A face shield worn alone may not meet mask requirements set by local health authorities. Face shields should be worn with masks, not as an alternative to masks.

What should I do if I recently traveled from an area with ongoing spread of COVID-19?

If you have traveled from an affected area, there may be restrictions on your movements for up to 2 weeks. If you develop symptoms during that period (fever, cough, trouble breathing), seek medical advice. Call the office of your health care provider before you go, and tell them about your travel and your symptoms. They will give you instructions on how to get care without exposing other people to your illness. While sick, avoid contact with people, don’t go out and delay any travel to reduce the possibility of spreading illness to others.

Is there a vaccine for COVID-19? (UPDATED JANUARY 2021)

The U.S. Food and Drug Administration gave its first Emergency Use Authorization to a COVID-19 vaccine developed by Pfizer and BioNTech on December 11, 2020. A vaccine developed by Moderna was authorized on December 18, 2020. Emergency Use Authorizations of additional vaccines are expected through the winter and spring of 2021.

In clinical trials, these vaccines have not shown significant side effects and have demonstrated a 90% effectiveness in preventing COVID-19 infections. Effectiveness may decline as more people get the vaccine, but it is expected to be more effective than a seasonal flu shot at preveting infection and life-threatening COVID-19 symptoms.

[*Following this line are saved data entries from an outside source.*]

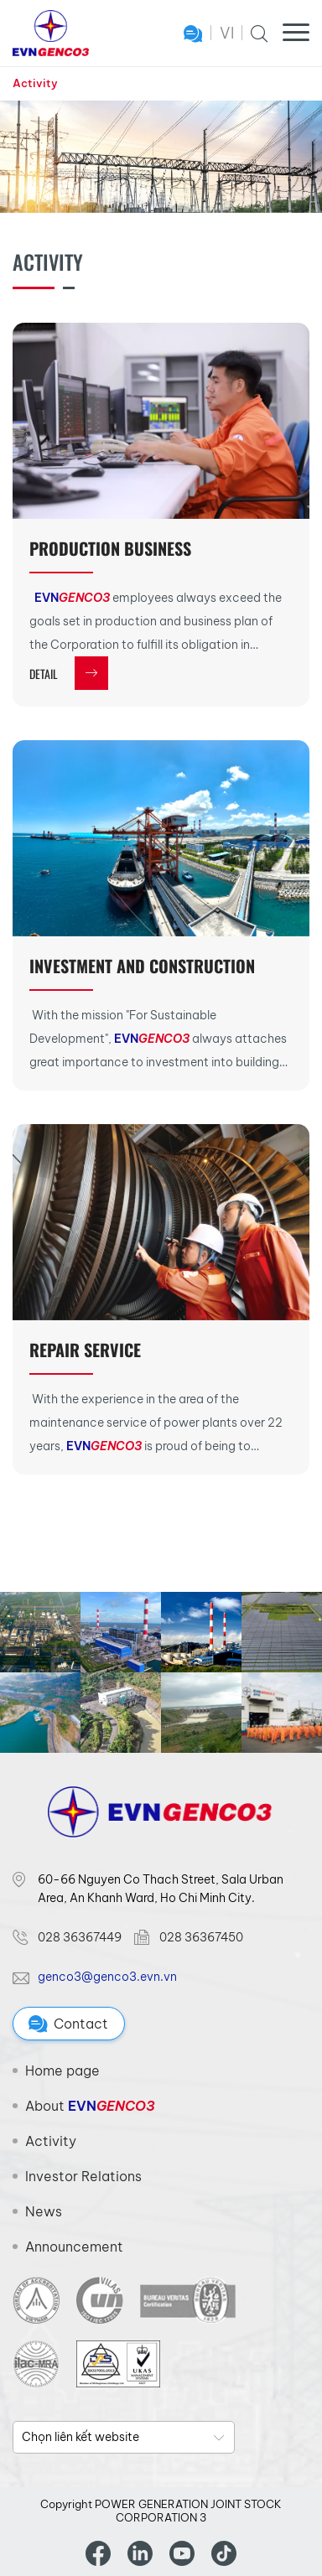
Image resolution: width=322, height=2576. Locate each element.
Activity (35, 83)
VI (227, 33)
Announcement (74, 2246)
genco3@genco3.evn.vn (107, 1976)
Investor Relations (83, 2176)
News (43, 2211)
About (89, 2105)
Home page (62, 2070)
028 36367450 (201, 1937)
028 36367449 (80, 1937)
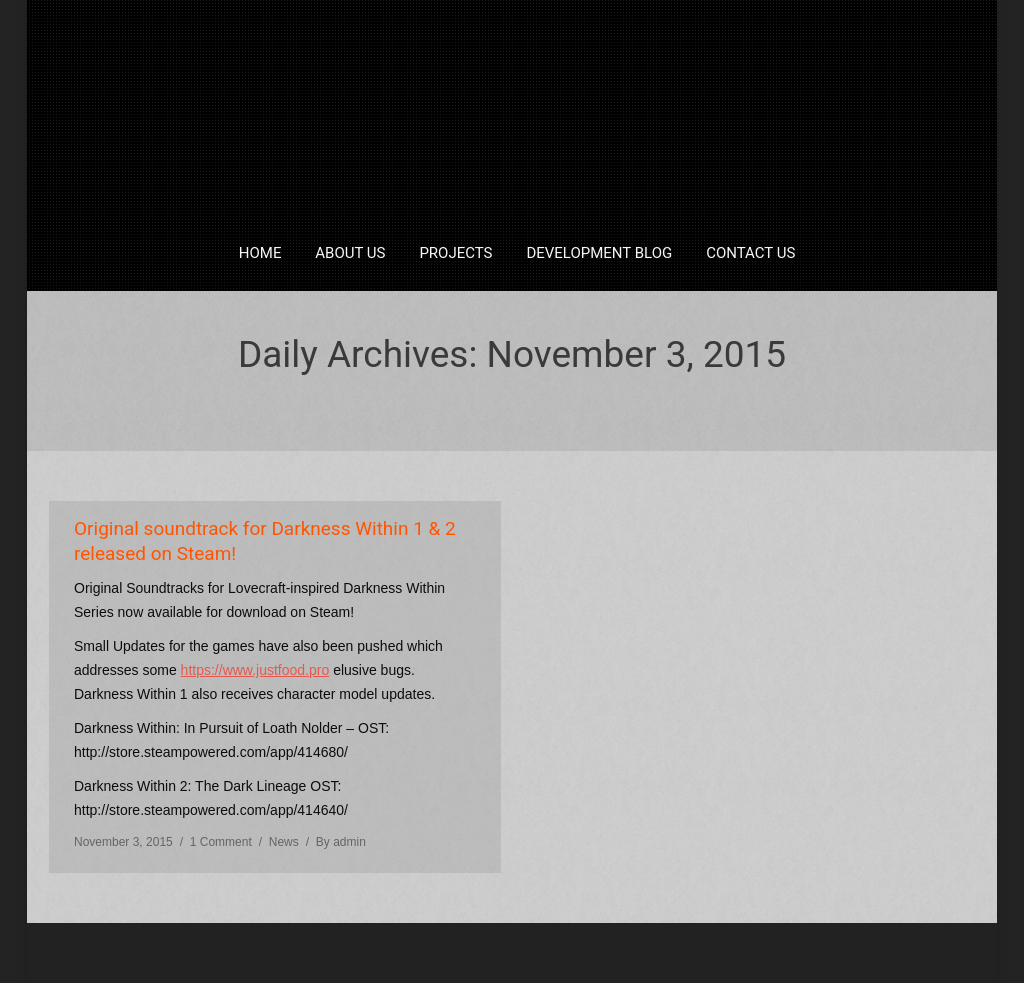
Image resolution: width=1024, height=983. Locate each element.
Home (430, 398)
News (284, 842)
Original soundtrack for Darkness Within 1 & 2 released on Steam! (265, 541)
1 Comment (221, 842)
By (341, 842)
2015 (482, 398)
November (547, 398)
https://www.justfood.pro (255, 670)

Vaccine distribution is determined by state health officials, and it may be some time before the general public has access to this vaccine. It is authorized for use in people over the age of 16 with the follwing exceptions:

  1. People with a history of severe allergies, including anaphylaxis. You should speak to your health care provider before getting vaccinated.
  2. Pregnant women
  3. Lactating women

Pregnant and lactating women should wait until more study data become available before getting the COVID-19 vaccine, as the effects of the vaccine on developing children are not yet fully known.